La certificación PMP y la Norma ISO 21500, Directrices para la dirección y gestión de proyectos

por certificacionpm

El pasado lunes, 6 de mayo, tuve la oportunidad de presentar las claves de la certificación PMP y su vínculo con la nueva UNE-ISO 21500:2013 Directrices para la dirección y gestión de proyectos. La audiencia no pudo ser mejor y el entorno excepcional, el Colegio de Ingenieros de San Sebastián.

J. Ignacio Garbizu, Decano del Colegio de Ingenieros; Claudia Alcelay, Gerente de la empresa [certificacionpm](http://www.www.certificacionpm.com) y Javier Zulaica, Director-Gerente del Colegio de Ingenieros

J. Ignacio Garbizu, Decano del Colegio de Ingenieros; Claudia Alcelay, Gerente de la empresa certificacionpm y Javier Zulaica, Director-Gerente del Colegio de Ingenieros

La conclusión que pudimos sacar de esta jornada, altamente participativa fue que la certificación sigue despertando mucho interés tanto a nivel particular como a nivel empresarial.

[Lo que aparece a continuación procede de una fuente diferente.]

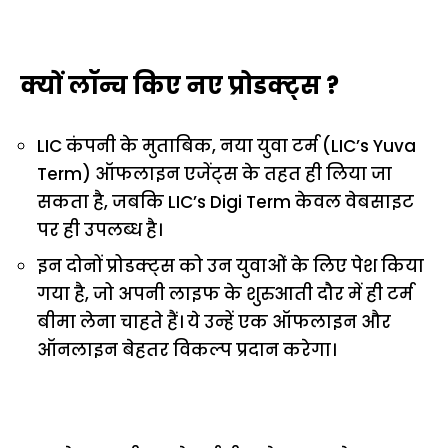
क्यों लॉन्च किए नए प्रोडक्ट्स ?
LIC कंपनी के मुताबिक, नया युवा टर्म (LIC’s Yuva
Term) ऑफलाइन एजेंट्स के तहत ही लिया जा
सकता है, जबकि LIC’s Digi Term केवल वेबसाइट
पर ही उपलब्ध है।
इन दोनों प्रोडक्ट्स को उन युवाओं के लिए पेश किया
गया है, जो अपनी लाइफ के शुरुआती दौर में ही टर्म
बीमा लेना चाहते हैं। ये उन्हें एक ऑफलाइन और
ऑनलाइन बेहतर विकल्प प्रदान करेगा।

  • A nivel particular, la posibilidad de capitalizar el conocimiento en dirección de proyectos gracias a un estándar internacionalmente reconocido ofrece garantías de crecimiento profesional, de poder entrar a formar parte de equipos multidisciplinares o internacionales. Estar certificado se percibe también como un camino hacia la excelencia profesional.

  • A nivel empresarial, las certificaciones suponen un factor de competitividad empresarial que permite la sistematización de los procesos, lo que redunda en la eficiencia, en el ahorro de tiempos, recursos, duplicidades y costes. Dentro de procesos de mejora continua, para las empresas comienza a ser un elemento diferenciador contar en sus equipos con profesionales certificados PMP.

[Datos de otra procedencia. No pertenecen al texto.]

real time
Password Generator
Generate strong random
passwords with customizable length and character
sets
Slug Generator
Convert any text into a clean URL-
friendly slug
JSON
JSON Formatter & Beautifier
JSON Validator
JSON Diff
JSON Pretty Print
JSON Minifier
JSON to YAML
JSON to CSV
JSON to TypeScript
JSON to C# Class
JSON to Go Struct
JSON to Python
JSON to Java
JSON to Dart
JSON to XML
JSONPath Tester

Respecto a la Norma ISO 21500 y a pesar de los avances que se han constatado desde su publicación el 1 de septiembre de 2012, en estos momentos el proceso de certificación y auditoría permite vislumbrar grandes oportunidades al respecto pero también ciertas incertidumbres que esperamos se vayan despejando en los próximos meses.

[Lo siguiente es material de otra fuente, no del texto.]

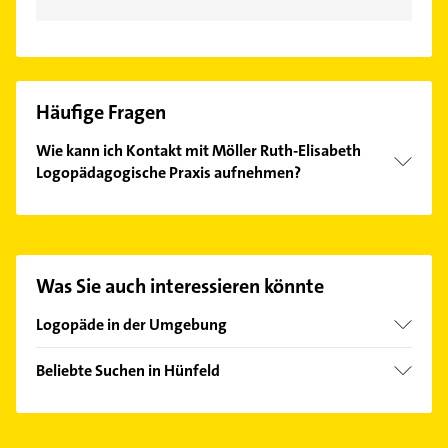
Häufige Fragen
Wie kann ich Kontakt mit Möller Ruth-Elisabeth
Logopädagogische Praxis aufnehmen?
Es ist sehr einfach Kontakt mit Möller Ruth-
Elisabeth Logopädagogische Praxis aufzunehmen.
Einfach die passenden Kontaktmöglichkeiten wie
Adresse oder Mail in unserem Kontaktdaten-Bereich
Was Sie auch interessieren könnte
auswählen. Hier finden Sie alle
Kontaktdaten
.
Logopäde in der Umgebung
Burghaun
Beliebte Suchen in Hünfeld
Eiterfeld
Physikalische Therapie
Fulda
Physiotherapie
Eichenzell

  • Dentro de la oportunidades destacan la posibilidad que se presenta en este momento crucial y de contexto económico singular, de analizar el grado de madurez empresarial de nuestras organizaciones para, a partir de él, poder proyectar el tipo de empresa que queremos a futuro, su estructura, cultura, sus modelos de buenas prácticas o sus dinámicas de trabajo. La Norma nos aporta ese contexto, el punto de partida y la dirección hacia la que deben tender las empresas en su camino a la excelencia. El hecho de que la norma ISO 21500 se integre con otras normas como las ISO 9000, es reflejo también de un elevado grado de uniformidad y consenso al respecto.

  • Dentro de los interrogantes que plantea la Norma a día de hoy encontramos la disyuntiva de si dicha Norma certifica proyectos o empresas o el hecho de que la norma define el qué pero no el cómo. Sus apenas 40 páginas de desarrollo toman como base el PMBOK 5ª edición, por lo que a pesar de la relativa indefinición actual, el hecho de conocer el PMBOK y de estar certificados son un elemento de garantía en su desarrollo.